Statistics Final Exam Study Guide: Key Concepts & Formulas
Final Exam Study Guide
Histograms
Appropriate for quantitative data
- X-axis is quantitative
- Y-axis is the frequency of the data in the bin
- Bins are a range of values for collecting data, should be the same size
Shape
- Symmetric/Bell-shaped
- Normal
- Skewed
- Uniform
Center
- Mean – useful when data are symmetric
- Median – useful when data are skewed/outliers
- Mode – useful for categorical data
- Unimodal
- Bimodal
Spread
- Range – easy to calculate, not useful
- Interquartile range – easy to calculate, useful when data are skewed/outliers
- Standard deviation – useful when data are symmetric
- Outliers/Extreme values – gaps
Boxplots
Appropriate for quantitative data
- Visual representation of 5-number summary
- Easy to construct, conveys information easily
- Min, Q1, Med, Q3, Max
- Identifies outliers
Descriptive Statistics
Mean
- Uses all values in calculation
- Sensitive to outliers/skewness
- Moves in the direction of the skew
- Always paired with standard deviation
Median
- Uses all the positions of the data
- Resistant to outliers/skewness
- Always paired with interquartile range (IQR)
Mode
- Only appropriate for categorical data
- Not paired with a measure of spread
Standard Deviation
- Measure of variability in the data
- Uses all values in calculation
- Sensitive to outliers/skewness
- Increases with skew
- Always a positive value
Interquartile Range (IQR)
- Measure of variability in the data
- Uses positions in calculation
- Resistant to outliers/skewness
- Q3-Q1
Research Designs
Observational Studies
Random Selection
- Avoids bias and makes sample representative of population
- Simple Random Sample – name out of a hat
- Stratified Sample – organized by a similar trait
- Cluster Sample – organized by location: classroom, neighborhood, etc.

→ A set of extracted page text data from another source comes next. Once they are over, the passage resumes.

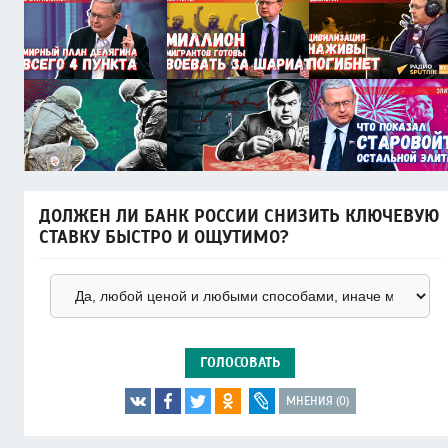
ДОЛЖЕН ЛИ БАНК РОССИИ СНИЗИТЬ КЛЮЧЕВУЮ
СТАВКУ БЫСТРО И ОЩУТИМО?
ГОЛОСОВАТЬ
МНЕНИЯ (0)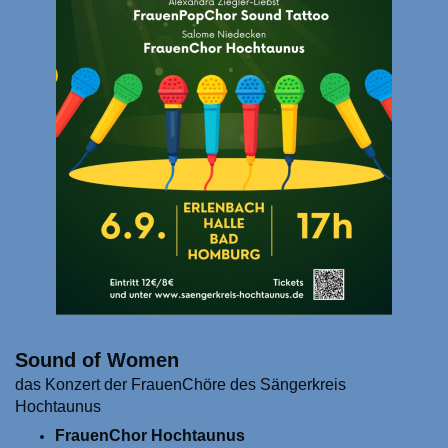
Sound of Women
das Konzert der FrauenChöre des Sängerkreis
Hochtaunus
FrauenChor Hochtaunus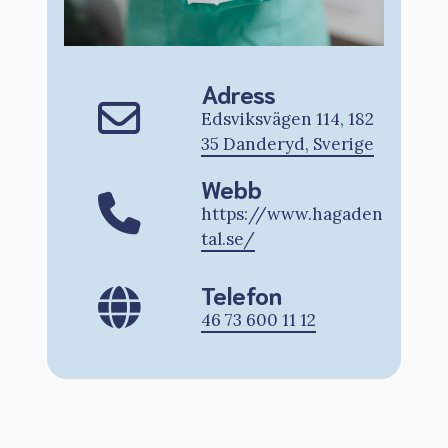
Adress
Edsviksvägen 114, 182
35 Danderyd, Sverige
Webb
https://www.hagaden
tal.se/
Telefon
46 73 600 11 12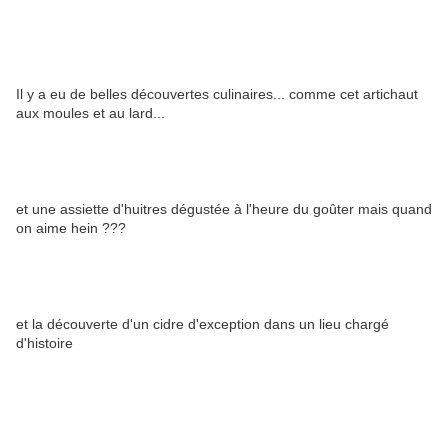
Il y a eu de belles découvertes culinaires... comme cet artichaut
aux moules et au lard...
et une assiette d'huitres dégustée à l'heure du goûter mais quand
on aime hein ???
et la découverte d'un cidre d'exception dans un lieu chargé
d'histoire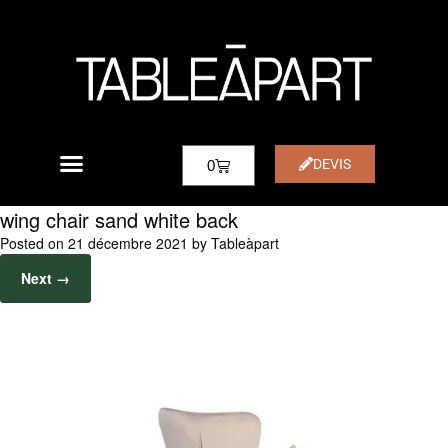
DEVIS
0
wing chair sand white back
Posted on
21 décembre 2021
by
Tableàpart
Next →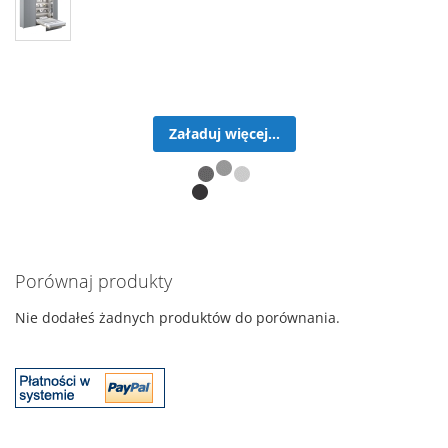
Załaduj więcej...
Porównaj produkty
Nie dodałeś żadnych produktów do porównania.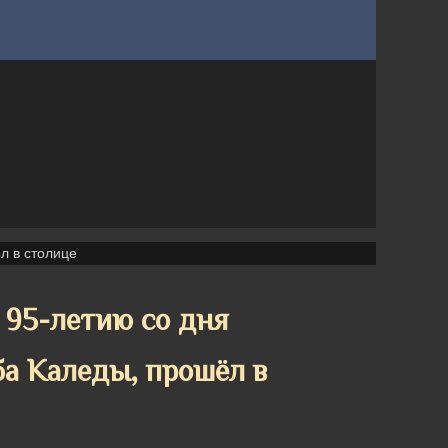
л в столице
 95-летию со дня
ба Каледы, прошёл в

Observe what is naturally occurring
- No manipulation
- Survey for attitudes, beliefs
- Measurements for physical, mental, skills
Association
- Two variables can be associated in an observational study
- Correlation does not prove causation
Experimental Design
Random Assignment
- The intent is to create groups that are similar for comparison
Change something
- Manipulate one variable – treatment group
- Do nothing to another group – control group
- Blind the control group to the fact that nothing is happening – placebo
- The control group experiences some change – placebo effect
Causation
- Causation can be proved through an experiment
- Only generalizable to the same population as the volunteers
Ethical Questions
- You are asking/forcing participants to do something they wouldn’t normally do
- It is unethical to have participants do something harmful
- Tuskegee Experiment
- Prisoner Experiments
- Skinner’s fear experiment
- IRB (Institutional Review Board) protects against unethical experiments
Distributions
Normal Distributions
- Used with proportions and means when population standard deviation (σ) is known
- Unimodal
- Symmetric
- Mean=Median=Mode
- Area under the curve = 1
- This means we can calculate percentages, proportions, and probabilities for a given range of values
- The values mathematically extend out to infinity, but practically – there is no area under the curve after 10 standard deviations
Standard Normal Distribution
- Center = 0
- Standard Deviation = 1
Empirical Rule
- 68% of all values are within ±1 standard deviation
- 95% of all values are within ±2 standard deviations
- 99.7% of all values are within ±3 standard deviations
Student t Distributions
- Used with means when σ is unknown
- Unimodal
- Symmetric
- Mean=Median=Mode
- Area under the curve = 1
- This means we can calculate percentages, proportions, and probabilities for a given range of values
- The values mathematically extend out to infinity, but practically – there is no area under the curve after 10 standard deviations
- NO Standard t Distribution
- Family of curves based on degrees of freedom (d.f.)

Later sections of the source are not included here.